We now project adjusted operating margin for Travelocity Europe to be in the low single digits. And adjusted EBITDA of approximately 30 million, with a GAAP operating loss of approximately 35 million. All in all, we believe these are short-term challenges and part of the expected learning curve in acquiring and integrating a large business. We are confident in the strength of this business and the key fundamentals are strong.

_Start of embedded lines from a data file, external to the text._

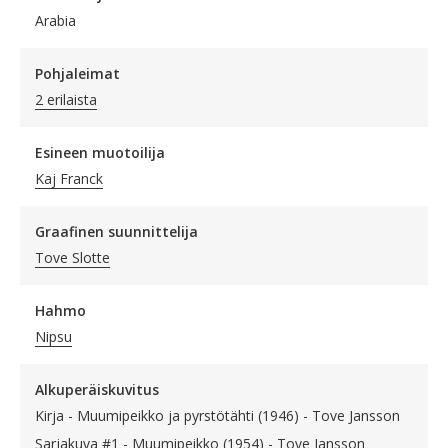
Arabia
Pohjaleimat
2 erilaista
Esineen muotoilija
Kaj Franck
Graafinen suunnittelija
Tove Slotte
Hahmo
Nipsu
Alkuperäiskuvitus
Kirja - Muumipeikko ja pyrstötähti (1946) - Tove Jansson
Sarjakuva #1 - Muumipeikko (1954) - Tove Jansson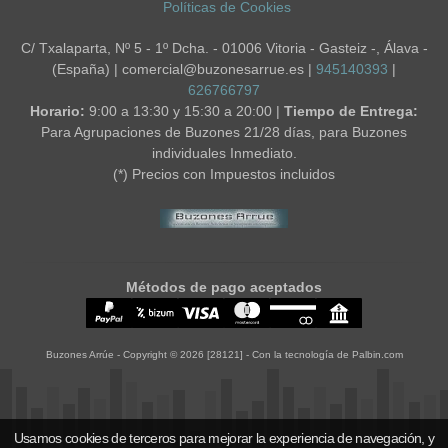
Políticas de Cookies
C/ Txalaparta, Nº 5 - 1º Dcha. - 01006 Vitoria - Gasteiz -, Álava -
(España) | comercial@buzonesarrue.es |
945140393
|
626766797
Horario:
9:00 a 13:30 y 15:30 a 20:00 |
Tiempo de Entrega:
Para Agrupaciones de Buzones 21/28 días, para Buzones
individuales Inmediato.
(*) Precios con Impuestos incluidos
Métodos de pago aceptados
Buzones Arrúe
- Copyright © 2026 [28121] - Con la tecnología de Palbin.com
Usamos cookies de terceros para mejorar la experiencia de navegación, y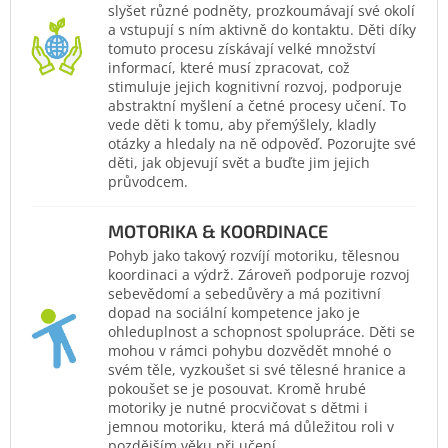
slyšet různé podněty, prozkoumávají své okolí
a vstupují s ním aktivně do kontaktu. Děti díky
tomuto procesu získávají velké množství
informací, které musí zpracovat, což
stimuluje jejich kognitivní rozvoj, podporuje
abstraktní myšlení a četné procesy učení. To
vede děti k tomu, aby přemýšlely, kladly
otázky a hledaly na ně odpověď. Pozorujte své
děti, jak objevují svět a buďte jim jejich
průvodcem.
MOTORIKA & KOORDINACE
Pohyb jako takový rozvíjí motoriku, tělesnou
koordinaci a výdrž. Zároveň podporuje rozvoj
sebevědomí a sebedůvěry a má pozitivní
dopad na sociální kompetence jako je
ohleduplnost a schopnost spolupráce. Děti se
mohou v rámci pohybu dozvědět mnohé o
svém těle, vyzkoušet si své tělesné hranice a
pokoušet se je posouvat. Kromě hrubé
motoriky je nutné procvičovat s dětmi i
jemnou motoriku, která má důležitou roli v
pozdějším věku při učení.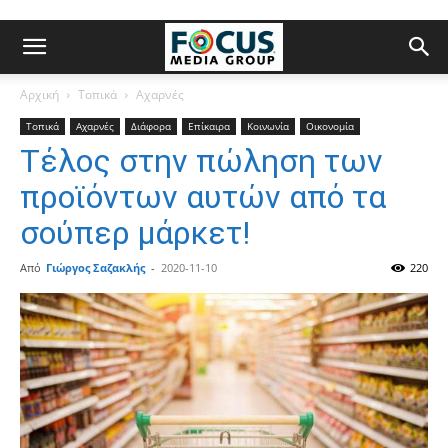
Αρχική
Τοπικά
Αχαρνές
Τοπικά
Αχαρνές
Διάφορα
Επίκαιρα
Κοινωνία
Οικονομία
Τέλος στην πώληση των
προϊόντων αυτών από τα
σούπερ μάρκετ!
Από
Γιώργος Σαζακλής
-
2020-11-10
220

Gross travel booked in the Last minute.com online brand and dynamic packaging both grew over 30% this quarter. Our efforts in Italy and Spain are paying off, with terrific growth in each of these countries. And most importantly, we expect improvement in adjusted EBITDA of approximately 55 million over last year. The change in Travelocity Europe estimates does not change our 2006 earnings per share assumption of double-digit growth at Sabre Holdings. And we remain within our guidance for total Travelocity, more than tripling operating income with adjusted operations margin approaching 10% and GAAP operating margin in the mid single digits. In fact, our total Company outlook for 2006 cash flow strengthened. With one quarter under our belt, we now expect free cash flow well in excess of 300 million. And cash flow from operations of greater than 425 million, with EBITDA of greater than 500 million.
Now, moving on to the second quarter projections for Sabre Holdings. For second quarter, we anticipate revenue in the range of 710 million to 740 million earnings per share of $0.38 to $0.43 on an adjusted basis and $0.25 to $0.30 on a GAAP basis. This guidance is influenced by seasonality of Travelocity Europe. As you'll recall, the seasonality puts pressure on the first half of the year with a corresponding positive impact in the back half of the year. To help put this in context, we expect total Travelocity's adjusted operating margin for the third quarter to be in the high teens and low teens margin in the fourth quarter.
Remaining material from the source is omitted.